12. The method of claim 1 1 , wherein the epigenetic modification is methylation or acetylation.

13. The method of claim 1 1, wherein the epigenetic modification is in a gene selected from FGFR, TWIST, Vimentin, and NID.

14. The method of claim 1 , further comprising:

providing the body fluid sample from the subject;

isolating the cell-free nucleic acid; and

isolating the cellular nucleic acid.

15. The method of claim 14, wherein isolating the cell-free nucleic acids and the cellular nucleic acid comprises centrifuging the body fluid sample.

16. The method of claim 15, wherein isolating the cell-free nucleic acids and the cellular nucleic acidare precipitated with an alcohol.

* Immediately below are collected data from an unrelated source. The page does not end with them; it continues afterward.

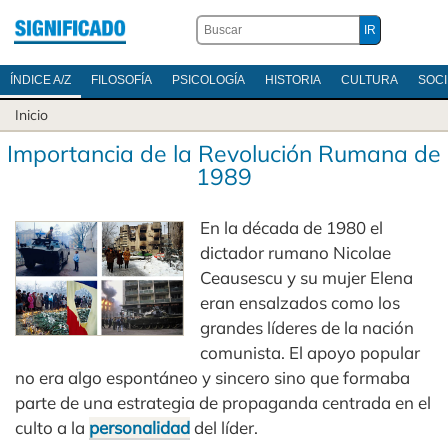
ÍNDICE A/Z
FILOSOFÍA
PSICOLOGÍA
HISTORIA
CULTURA
SOC
Inicio
Importancia de la Revolución Rumana de
1989
En la década de 1980 el
dictador rumano Nicolae
Ceausescu y su mujer Elena
eran ensalzados como los
grandes líderes de la nación
comunista. El apoyo popular
no era algo espontáneo y sincero sino que formaba
parte de una estrategia de propaganda centrada en el
culto a la
personalidad
del líder.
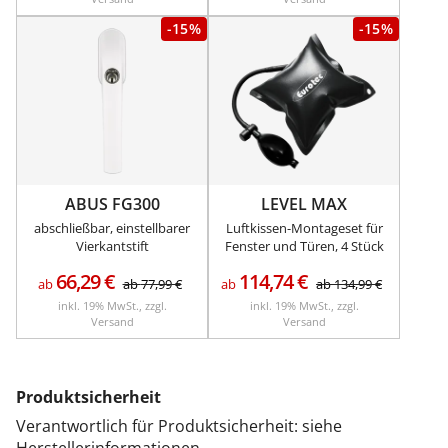
-15%
-15%
ABUS FG300
LEVEL MAX
abschließbar, einstellbarer
Luftkissen-Montageset für
Vierkantstift
Fenster und Türen, 4 Stück
66,29
€
114,74
€
ab
ab
77,99
€
ab
ab
134,99
€
inkl. 19% MwSt., zzgl.
inkl. 19% MwSt., zzgl.
Versand
Versand
Produktsicherheit
Verantwortlich für Produktsicherheit: siehe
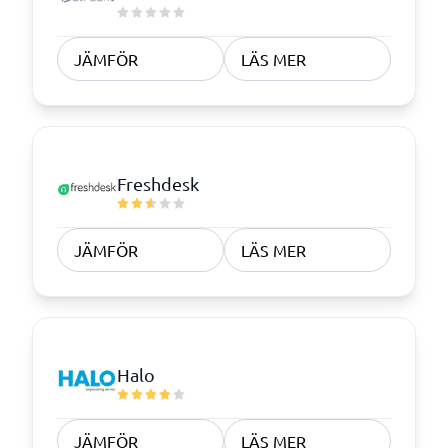
JÄMFÖR
LÄS MER
Freshdesk
JÄMFÖR
LÄS MER
Halo
JÄMFÖR
LÄS MER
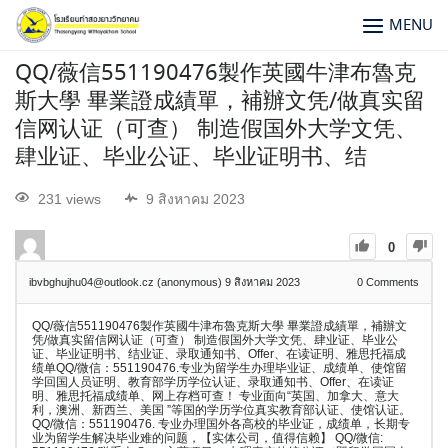
MENU
QQ/薇信551190476製作英國牛津布魯克
斯大學 畢業證成績單，補辦文凭/做真实留
信网认证（可查） 制造假国外大学文凭、
肆业证、毕业公证、毕业证明书、结
231 views
9 สิงหาคม 2023
0
ibvbghujhu04@outlook.cz (anonymous)
9 สิงหาคม 2023
0
Comments
QQ/薇信551190476製作英國牛津布魯克斯大學 畢業證成績單，補辦文
凭/做真实留信网认证（可查） 制造假国外大学文凭、肆业证、毕业公
证、毕业证明书、结业证、录取通知书、Offer、在读证明、雅思托福成
绩单QQ/微信：551190476.专业为留学生办理毕业证、成绩单、使馆留
学回国人员证明、教育部学历学位认证、录取通知书、Offer、在读证
明、雅思托福成绩单、网上存档可查！ 专业面向“英国、加拿大、意大
利，澳洲、新西兰、美国 ”等国的学历学位真实教育部认证、使馆认证。
QQ/微信：551190476. 专业办理国外各高校的毕业证，成绩单，长期专
业为留学生解决毕业难的问题，【实体公司，值得信赖】 QQ/微信:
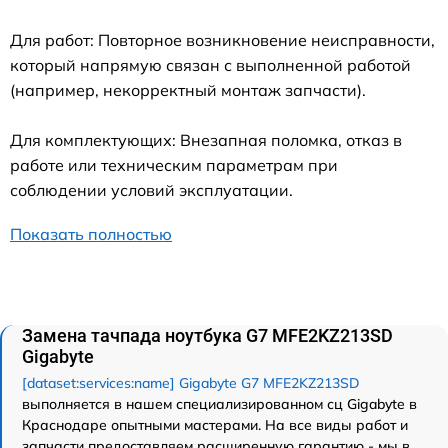
Для работ: Повторное возникновение неисправности,
который напрямую связан с выполненной работой
(например, некорректный монтаж запчасти).
Для комплектующих: Внезапная поломка, отказ в
работе или техническим параметрам при
соблюдении условий эксплуатации.
Показать полностью
Замена тачпада ноутбука G7 MFE2KZ213SD
Gigabyte
[dataset:services:name] Gigabyte G7 MFE2KZ213SD
выполняется в нашем специализированном сц Gigabyte в
Краснодаре опытными мастерами. На все виды работ и
запчасти предоставляем расширенную гарантию - мы в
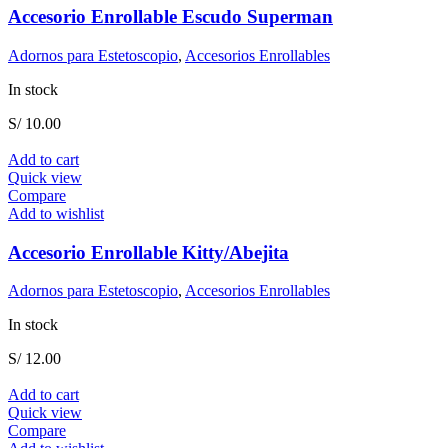
Accesorio Enrollable Escudo Superman
Adornos para Estetoscopio
,
Accesorios Enrollables
In stock
S/
10.00
Add to cart
Quick view
Compare
Add to wishlist
Accesorio Enrollable Kitty/Abejita
Adornos para Estetoscopio
,
Accesorios Enrollables
In stock
S/
12.00
Add to cart
Quick view
Compare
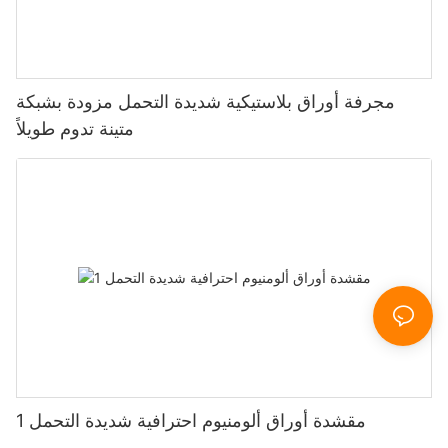
مجرفة أوراق بلاستيكية شديدة التحمل مزودة بشبكة
متينة تدوم طويلاً
مقشدة أوراق ألومنيوم احترافية شديدة التحمل 1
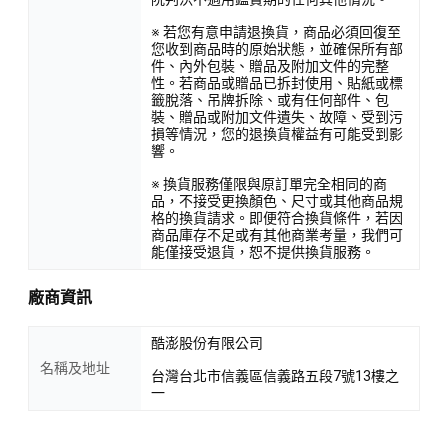
※ 若您有意申請退換貨，商品必須回復至
您收到商品時的原始狀態，並確保所有部
件、內外包裝、贈品及附加文件的完整
性。若商品或贈品已拆封使用、貼紙或標
籤脫落、吊牌拆除、或有任何部件、包
裝、贈品或附加文件遺失、故障、受到污
損等情況，您的退換貨權益有可能受到影
響。
※ 換貨服務僅限與原訂單完全相同的商
品，不接受更換顏色、尺寸或其他商品規
格的換貨請求。即便符合換貨條件，若因
商品庫存不足或有其他商業考量，我們可
能僅接受退貨，恕不提供換貨服務。
廠商資訊
酷澎股份有限公司
名稱及地址
台灣台北市信義區信義路五段7號13樓之
一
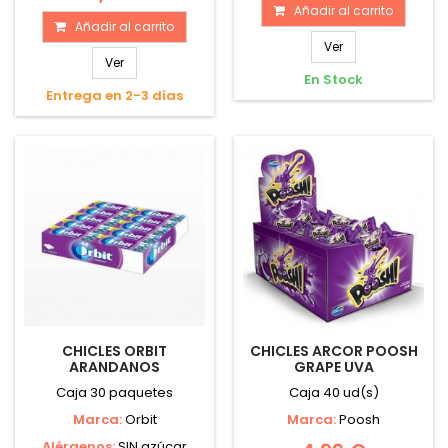
Añadir al carrito
Añadir al carrito
Ver
Ver
En Stock
Entrega en 2-3 días
CHICLES ORBIT
CHICLES ARCOR POOSH
ARANDANOS
GRAPE UVA
Caja 30 paquetes
Caja 40 ud(s)
Marca:
Orbit
Marca:
Poosh
Alérgenos:
SIN azúcar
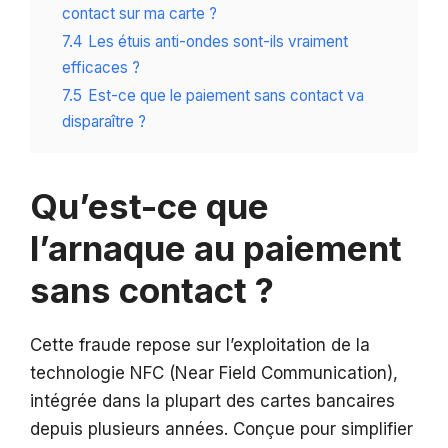
contact sur ma carte ?
7.4
Les étuis anti-ondes sont-ils vraiment
efficaces ?
7.5
Est-ce que le paiement sans contact va
disparaître ?
Qu’est-ce que
l’arnaque au paiement
sans contact ?
Cette fraude repose sur l’exploitation de la
technologie NFC (Near Field Communication),
intégrée dans la plupart des cartes bancaires
depuis plusieurs années. Conçue pour simplifier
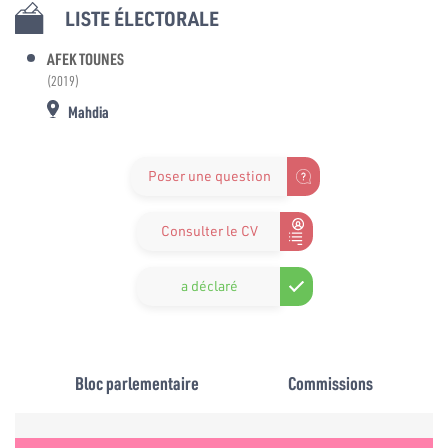
LISTE ÉLECTORALE
AFEK TOUNES
(2019)
Mahdia
Poser une question
Consulter le CV
a déclaré
Bloc parlementaire
Commissions
e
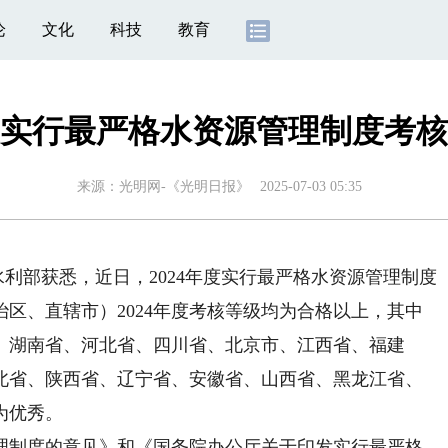
论
文化
科技
教育
年度实行最严格水资源管理制度考
来源：
光明网-《光明日报》
2025-07-03 05:35
水利部获悉，近日，2024年度实行最严格水资源管理制度
治区、直辖市）2024年度考核等级均为合格以上，其中
、湖南省、河北省、四川省、北京市、江西省、福建
北省、陕西省、辽宁省、安徽省、山西省、黑龙江省、
为优秀。
制度的意见》和《国务院办公厅关于印发实行最严格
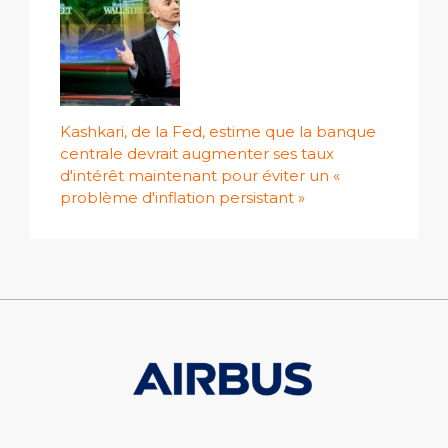
Kashkari, de la Fed, estime que la banque
centrale devrait augmenter ses taux
d'intérêt maintenant pour éviter un «
problème d'inflation persistant »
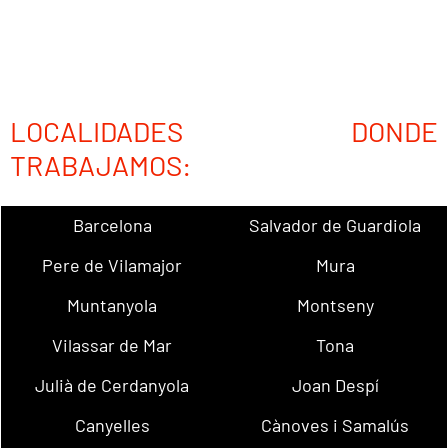
LOCALIDADES DONDE
TRABAJAMOS:
Barcelona
Salvador de Guardiola
Pere de Vilamajor
Mura
Muntanyola
Montseny
Vilassar de Mar
Tona
Julià de Cerdanyola
Joan Despí
Canyelles
Cànoves i Samalús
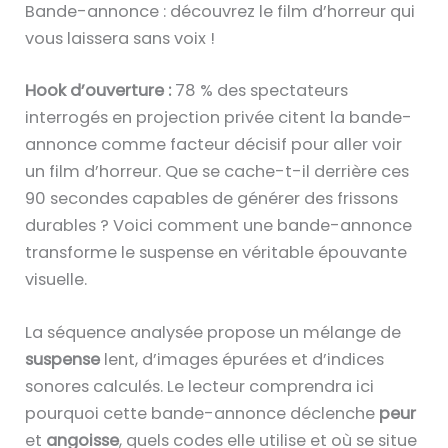
Bande-annonce : découvrez le film d’horreur qui
vous laissera sans voix !
Hook d’ouverture :
78 % des spectateurs
interrogés en projection privée citent la bande-
annonce comme facteur décisif pour aller voir
un film d’horreur. Que se cache-t-il derrière ces
90 secondes capables de générer des frissons
durables ? Voici comment une bande-annonce
transforme le suspense en véritable épouvante
visuelle.
La séquence analysée propose un mélange de
suspense
lent, d’images épurées et d’indices
sonores calculés. Le lecteur comprendra ici
pourquoi cette bande-annonce déclenche
peur
et
angoisse
, quels codes elle utilise et où se situe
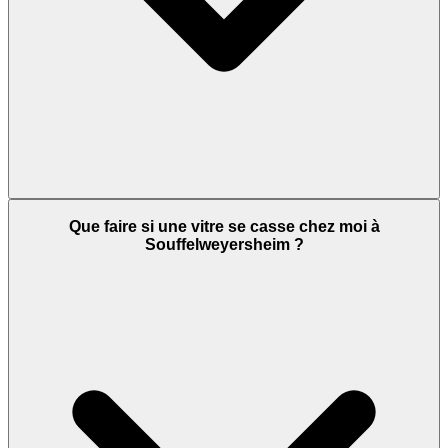
Que faire si une vitre se casse chez moi à
Souffelweyersheim ?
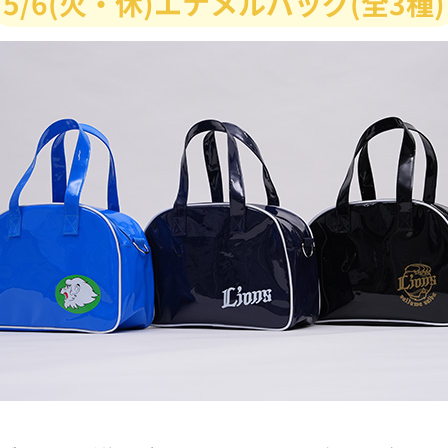
5/6(火・休)エナメルバッグ(全3種)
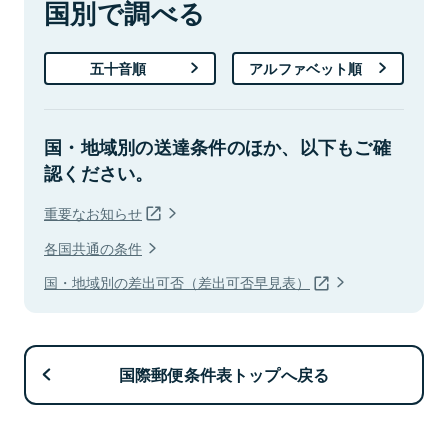
国別で調べる
五十音順
アルファベット順
国・地域別の送達条件のほか、以下もご確
認ください。
重要なお知らせ
各国共通の条件
国・地域別の差出可否（差出可否早見表）
国際郵便条件表トップへ戻る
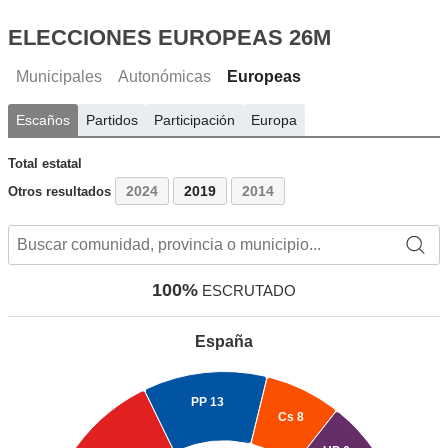
ELECCIONES EUROPEAS 26M
Municipales
Autonómicas
Europeas
Escaños
Partidos
Participación
Europa
Total estatal
2024
2019
2014
Otros resultados
100%
ESCRUTADO
España
PP
13
Cs
8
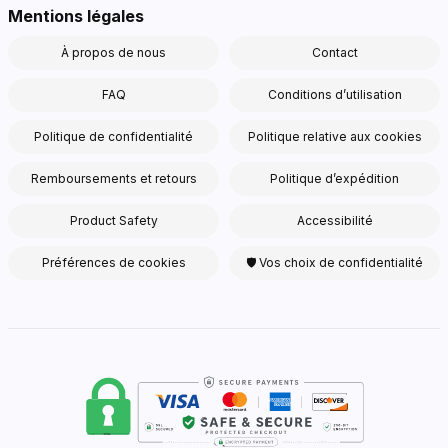
Mentions légales
À propos de nous
Contact
FAQ
Conditions d’utilisation
Politique de confidentialité
Politique relative aux cookies
Remboursements et retours
Politique d’expédition
Product Safety
Accessibilité
Préférences de cookies
🛡 Vos choix de confidentialité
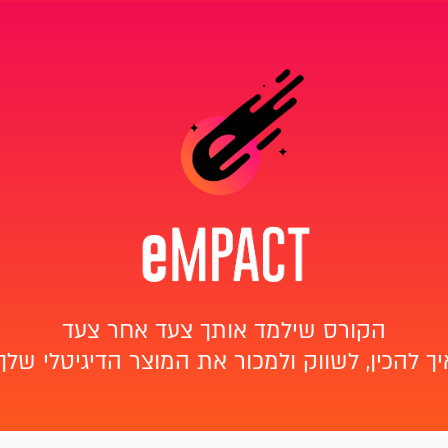
הקורס שילמד אותך צעד אחר צעד
יך להכין, לשווק ולמכור את המוצר הדיגיטלי שלך.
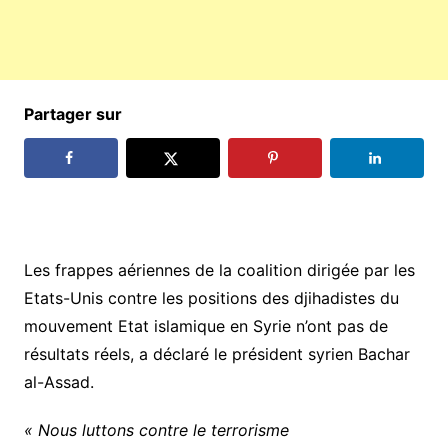
Partager sur
Les frappes aériennes de la coalition dirigée par les
Etats-Unis contre les positions des djihadistes du
mouvement Etat islamique en Syrie n’ont pas de
résultats réels, a déclaré le président syrien Bachar
al-Assad.
« Nous luttons contre le terrorisme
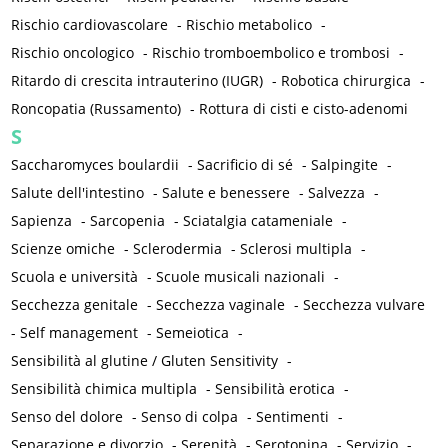
Rischio cardiovascolare
-
Rischio metabolico
-
Rischio oncologico
-
Rischio tromboembolico e trombosi
-
Ritardo di crescita intrauterino (IUGR)
-
Robotica chirurgica
-
Roncopatia (Russamento)
-
Rottura di cisti e cisto-adenomi
S
Saccharomyces boulardii
-
Sacrificio di sé
-
Salpingite
-
Salute dell'intestino
-
Salute e benessere
-
Salvezza
-
Sapienza
-
Sarcopenia
-
Sciatalgia catameniale
-
Scienze omiche
-
Sclerodermia
-
Sclerosi multipla
-
Scuola e università
-
Scuole musicali nazionali
-
Secchezza genitale
-
Secchezza vaginale
-
Secchezza vulvare
-
Self management
-
Semeiotica
-
Sensibilità al glutine / Gluten Sensitivity
-
Sensibilità chimica multipla
-
Sensibilità erotica
-
Senso del dolore
-
Senso di colpa
-
Sentimenti
-
Separazione e divorzio
-
Serenità
-
Serotonina
-
Servizio
-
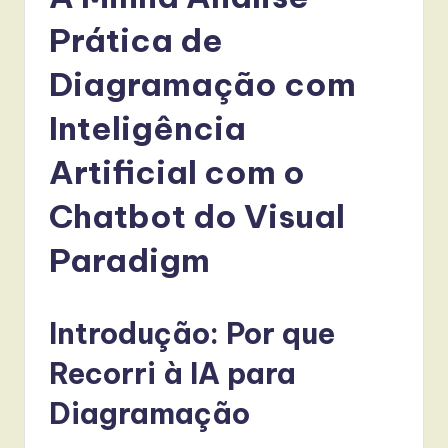
r
t
Prática de
u
Diagramação com
g
Inteligência
u
e
Artificial com o
s
Chatbot do Visual
e
Paradigm
-
L
Introdução: Por que
a
t
Recorri à IA para
e
Diagramação
s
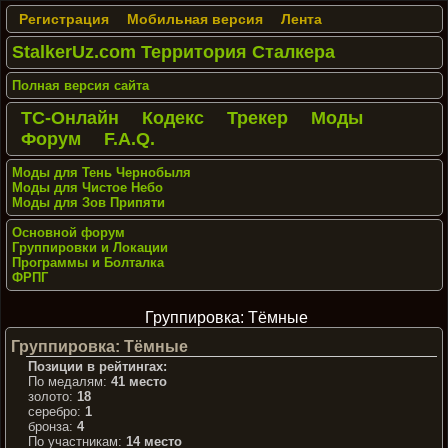
Регистрация
Мобильная версия
Лента
StalkerUz.com Территория Сталкера
Полная версия сайта
ТС-Онлайн
Кодекс
Трекер
Моды
Форум
F.A.Q.
Моды для Тень Чернобыля
Моды для Чистое Небо
Моды для Зов Припяти
Основной форум
Группировки и Локации
Программы и Болталка
ФРПГ
Группировка: Тёмные
Группировка: Тёмные
Позиции в рейтингах:
По медалям:
41 место
золото:
18
серебро:
1
бронза:
4
По участникам:
14 место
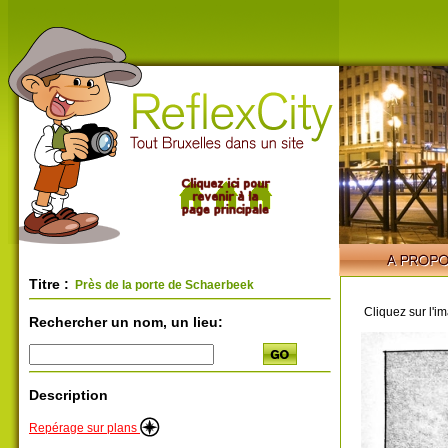
Titre :
Près de la porte de Schaerbeek
Cliquez sur l'i
Rechercher un nom, un lieu:
Description
Repérage sur plans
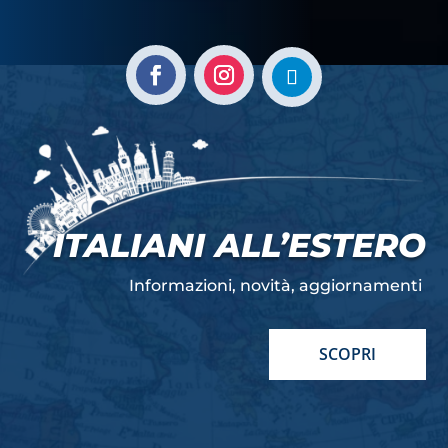
ITALIANI ALL’ESTERO
Informazioni, novità, aggiornamenti
SCOPRI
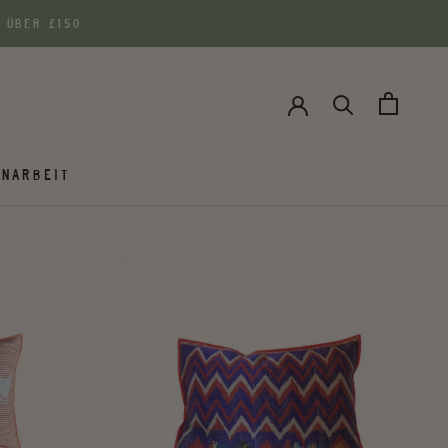
 ÜBER £150
NARBEIT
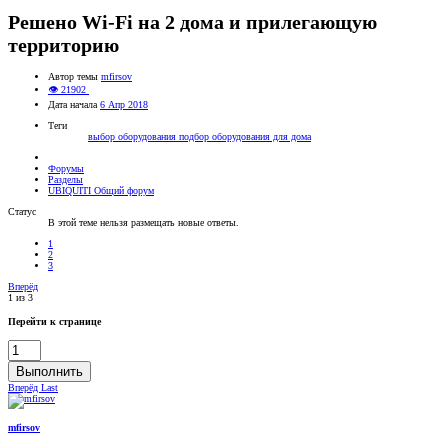
Решено
Wi-Fi на 2 дома и прилегающую
территорию
Автор темы
mfirsov
👁 21902
Дата начала
6 Апр 2018
Теги
выбор оборудования
подбор оборудования для дома
Форумы
Разделы
UBIQUITI Общий форум
Статус
В этой теме нельзя размещать новые ответы.
1
2
3
Вперёд
1 из 3
Перейти к странице
Выполнить
Вперёд
Last
mfirsov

17. The method of claim 1 , further comprising directing a treatment for the condition.

18. The method of claim 1 , further comprising administering a therapeutic to the subject.

19. The method of any of claims 1 to 18, wherein the assay comprises a hybridization assay, nucleic acid sequencing, or quantitative PCR.

20. The method of claim 19, wherein nucleic acid sequencing comprises next generation sequencing.

21. A method for identifying a condition in a subject, comprising:

providing a nucleic acid sample comprising nucleic acids associated with a cellular component and nucleic acids associated with a cell-free component;

assaying both the nucleic acids associated with the cellular component and the nucleic acids associated with the cell-free component for a marker indicative of a condition in the subject.

22. The method of claim 21 wherein the body fluid is selected from urine, whole blood, saliva, tears, sweat, sputum, cerebral spinal fluid, menstrual fluid, semen, and nipple aspirate.

23. The method of claim 22, wherein the body fluid is urine.

24. The method of any of claims 21 to 23, wherein the nucleic acid is DNA.

25. The method of any of claims 21 to 24, wherein the condition is cancer.

26. The method of any of claims 1 to 5, wherein the condition is relapse of cancer.

27. The method of claim 21 , further comprising:

providing the body fluid sample from the subject;

isolating the nucleic acids associated with a cellular component; and

isolating the nucleic acids associated with a cell-free component.

28. The method of claim 27, wherein the nucleic acids associated with a cellular component and the nucleic acids associated with a cell-free component are isolated in the same step.

29. The method of claim 27, wherein the nucleic acids associated with the cellular component or the cell-free component are precipitated with an alcohol.

30. The method of claim 27, wherein the body fluid sample is not centrifuged.